**PROBLEM TO WORK ON:** Report each line of the data that contains the string "ihren".

**DATA RECORDS:**
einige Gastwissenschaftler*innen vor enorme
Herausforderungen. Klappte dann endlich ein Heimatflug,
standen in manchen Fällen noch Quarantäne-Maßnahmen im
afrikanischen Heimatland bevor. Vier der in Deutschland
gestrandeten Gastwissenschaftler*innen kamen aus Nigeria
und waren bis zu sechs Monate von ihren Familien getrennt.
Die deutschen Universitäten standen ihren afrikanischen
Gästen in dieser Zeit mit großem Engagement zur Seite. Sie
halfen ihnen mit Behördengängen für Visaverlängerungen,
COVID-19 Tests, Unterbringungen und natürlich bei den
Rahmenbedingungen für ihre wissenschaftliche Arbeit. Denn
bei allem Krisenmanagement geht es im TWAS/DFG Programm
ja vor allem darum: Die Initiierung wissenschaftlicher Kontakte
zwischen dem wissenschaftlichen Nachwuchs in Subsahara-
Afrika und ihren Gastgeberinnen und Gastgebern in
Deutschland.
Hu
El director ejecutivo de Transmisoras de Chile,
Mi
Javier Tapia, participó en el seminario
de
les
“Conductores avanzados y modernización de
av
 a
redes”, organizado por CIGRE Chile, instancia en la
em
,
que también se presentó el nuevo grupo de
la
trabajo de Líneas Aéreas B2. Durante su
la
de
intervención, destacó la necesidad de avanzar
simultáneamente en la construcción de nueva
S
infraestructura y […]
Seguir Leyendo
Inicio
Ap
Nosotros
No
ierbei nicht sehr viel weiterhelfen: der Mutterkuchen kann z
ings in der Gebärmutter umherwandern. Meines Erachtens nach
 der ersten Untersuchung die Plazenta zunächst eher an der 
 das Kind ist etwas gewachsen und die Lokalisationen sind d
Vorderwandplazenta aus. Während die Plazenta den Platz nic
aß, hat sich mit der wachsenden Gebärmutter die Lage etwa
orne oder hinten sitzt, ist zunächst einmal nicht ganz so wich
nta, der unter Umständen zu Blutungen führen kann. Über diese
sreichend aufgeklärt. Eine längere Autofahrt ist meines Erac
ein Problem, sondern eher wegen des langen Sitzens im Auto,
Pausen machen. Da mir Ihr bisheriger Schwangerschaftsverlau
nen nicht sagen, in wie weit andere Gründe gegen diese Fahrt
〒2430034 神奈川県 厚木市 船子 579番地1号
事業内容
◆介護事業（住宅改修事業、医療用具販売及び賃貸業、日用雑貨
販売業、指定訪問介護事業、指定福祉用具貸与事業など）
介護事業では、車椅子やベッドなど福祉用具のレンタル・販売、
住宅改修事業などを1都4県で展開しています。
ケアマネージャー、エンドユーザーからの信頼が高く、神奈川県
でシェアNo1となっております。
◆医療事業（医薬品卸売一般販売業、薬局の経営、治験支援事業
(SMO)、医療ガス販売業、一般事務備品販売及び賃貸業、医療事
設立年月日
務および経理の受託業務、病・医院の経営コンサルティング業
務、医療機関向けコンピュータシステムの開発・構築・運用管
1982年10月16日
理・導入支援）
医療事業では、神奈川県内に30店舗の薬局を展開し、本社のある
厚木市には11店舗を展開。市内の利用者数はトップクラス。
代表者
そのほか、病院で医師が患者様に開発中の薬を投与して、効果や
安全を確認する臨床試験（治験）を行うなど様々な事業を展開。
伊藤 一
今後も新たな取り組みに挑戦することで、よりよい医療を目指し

**COMPLETED EXERCISE:**
und waren bis zu sechs Monate von ihren Familien getrennt.
Die deutschen Universitäten standen ihren afrikanischen
Afrika und ihren Gastgeberinnen und Gastgebern in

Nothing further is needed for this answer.